At last year’s D9 conference, Sweden-based Tobii demonstrated cool eye-tracking technology that enables users to control a PC without hands.
At next week’s Consumer Electronics Show in Las Vegas, Tobii plans to show off how its interactive eye-tracking software, called Gaze, works with Microsoft’s Windows 8 Metro interface.
Gaze would go in a compact rectangular device — smaller than the current 8-inch Tobii IS-1 tracker — that sits below the laptop screen and tracks a user’s eye movement using sensors built into the bar. You activate Gaze by tapping the trackpad once, and Gaze takes a few seconds to find your pupil and calculate the point of gaze using mathematical algorithms. An imaginary “head movement box” is created to delineate a range of motion in which you can still move your head and have the device track you.
In terms of precision, Tobii says the sensors measure within a quarter-inch of the tile or icon you’re looking at. For smaller icons or small text, Gaze still allows a user to navigate the cursor using the laptop’s trackpad, by pressing their fingers down on the pad instead of tapping it once.
Here’s a video showing how it works on Windows 8:
Gaze could, theoretically, work on tablets, too. But Tobii business development manager Anders Olsson says that tablet interaction is so smooth to begin with — with capacitive touch within an arm’s length of the user — that tablets don’t need much improvement. It’s boring old laptops that could use a boost.
“Gaze takes away the whole intermediate step of having a mouse or even using touch technology,” Olsson said in an interview. “We see this as an important innovation because, compared to tablets, laptops feel very ancient right now, in terms of user experience.”

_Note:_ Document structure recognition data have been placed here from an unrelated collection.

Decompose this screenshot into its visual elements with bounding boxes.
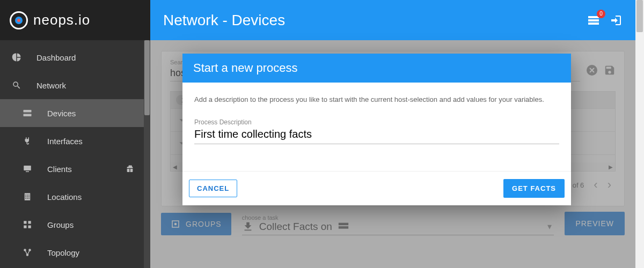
logo-icon xyxy=(10,11,28,29)
svg-rect-7 xyxy=(28,226,31,228)
page-scrollbar[interactable] xyxy=(635,0,644,268)
svg-rect-2 xyxy=(24,166,31,170)
sidebar-item-label: Dashboard xyxy=(36,53,76,62)
notification-badge: 0 xyxy=(597,10,605,18)
sidebar-item-label: Clients xyxy=(47,165,72,174)
sidebar-item-devices[interactable]: Devices xyxy=(0,99,150,127)
logo-text: neops.io xyxy=(33,12,90,28)
sidebar-item-groups[interactable]: Groups xyxy=(0,211,150,239)
sidebar-item-dashboard[interactable]: Dashboard xyxy=(0,43,150,71)
sidebar-item-locations[interactable]: Locations xyxy=(0,183,150,211)
logo-bar: neops.io xyxy=(0,0,150,40)
sidebar-item-label: Groups xyxy=(47,220,74,229)
svg-rect-3 xyxy=(26,172,29,173)
sidebar-nav: Dashboard Network Devices Interfaces Cli… xyxy=(0,40,150,266)
search-icon xyxy=(11,80,23,90)
building-icon xyxy=(21,192,33,202)
sidebar-item-label: Topology xyxy=(47,248,79,257)
sidebar-item-label: Locations xyxy=(47,192,82,202)
svg-rect-0 xyxy=(24,110,32,113)
svg-rect-1 xyxy=(24,114,32,117)
plug-icon xyxy=(21,136,33,146)
sidebar-scroll: Dashboard Network Devices Interfaces Cli… xyxy=(0,40,150,268)
cancel-button[interactable]: CANCEL xyxy=(189,180,237,197)
svg-rect-13 xyxy=(588,23,599,25)
svg-rect-12 xyxy=(588,19,599,21)
modal-title: Start a new process xyxy=(182,54,571,83)
get-facts-button[interactable]: GET FACTS xyxy=(503,179,565,198)
server-icon xyxy=(21,108,33,118)
sidebar-item-label: Devices xyxy=(47,109,76,118)
page-title: Network - Devices xyxy=(163,12,587,29)
sidebar-item-network[interactable]: Network xyxy=(0,71,150,99)
topology-icon xyxy=(21,248,33,257)
logout-button[interactable] xyxy=(610,14,623,27)
sidebar-scrollbar[interactable] xyxy=(144,40,150,268)
sidebar-item-interfaces[interactable]: Interfaces xyxy=(0,127,150,155)
svg-rect-5 xyxy=(28,221,31,224)
svg-rect-6 xyxy=(24,226,26,228)
tasks-button[interactable]: 0 xyxy=(587,14,600,27)
sidebar-item-topology[interactable]: Topology xyxy=(0,239,150,266)
sidebar: neops.io Dashboard Network Devices I xyxy=(0,0,150,268)
pie-chart-icon xyxy=(11,53,23,62)
logout-icon xyxy=(610,14,623,27)
process-description-label: Process Description xyxy=(194,118,559,126)
header-actions: 0 xyxy=(587,14,623,27)
gift-icon xyxy=(126,165,134,173)
monitor-icon xyxy=(21,164,33,174)
process-description-input[interactable] xyxy=(194,126,559,144)
sidebar-item-clients[interactable]: Clients xyxy=(0,155,150,183)
sidebar-item-label: Interfaces xyxy=(47,137,83,146)
start-process-modal: Start a new process Add a description to… xyxy=(182,54,571,205)
header: Network - Devices 0 xyxy=(150,0,635,40)
modal-description: Add a description to the process you lik… xyxy=(194,95,559,103)
svg-rect-4 xyxy=(24,221,26,224)
sidebar-item-label: Network xyxy=(36,81,66,90)
groups-icon xyxy=(21,220,33,229)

While eye-tracking tech like Gaze could make sense for TV viewing as well, given the growing interest in gesture technology, Olsson said Tobii’s technology isn’t quite up to speed for TV. In fact, it could be a couple more years before Gaze hits the mass market.
Tobii doesn’t plan to sell Gaze directly to consumers, but will work with electronics manufacturers to ship on laptops. While the company says it is in talks with computer makers and electronics manufacturers, it hasn’t officially partnered with anyone, including Microsoft, for the development of Tobii Gaze (although Microsoft is expected to show Tobii eye-tracking demos at its CES booth, as well).
Eye-tracking technology isn’t new, but until now it has been used primarily in niche markets, as a tool for people with severe physical disabilities, or for psychological researchers who monitor eye movement to determine cognitive abilities.
Tobii has been around since 2001, and currently holds 13 patents in the area of eye-tracking tech.